INFORMATION SHOWN>
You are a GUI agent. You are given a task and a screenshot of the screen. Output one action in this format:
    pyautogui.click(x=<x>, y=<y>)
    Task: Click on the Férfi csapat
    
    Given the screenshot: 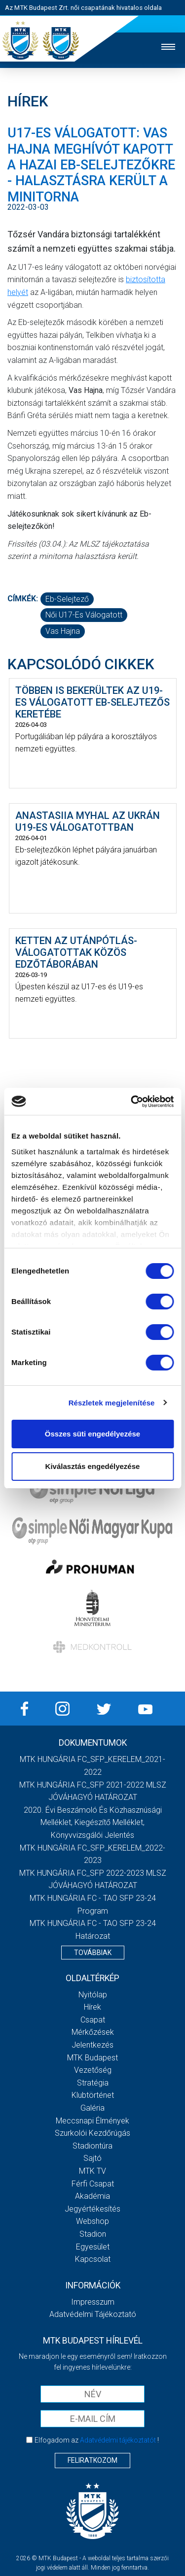 What is the action you would take?
    pyautogui.click(x=93, y=2183)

EXERCISE> Quote exactly the first line of the entries and every line after it, stopping with the line that contains "Task: Click on the Férfi csapat".

YOUR SOLUTION>
You are a GUI agent. You are given a task and a screenshot of the screen. Output one action in this format:
    pyautogui.click(x=<x>, y=<y>)
    Task: Click on the Férfi csapat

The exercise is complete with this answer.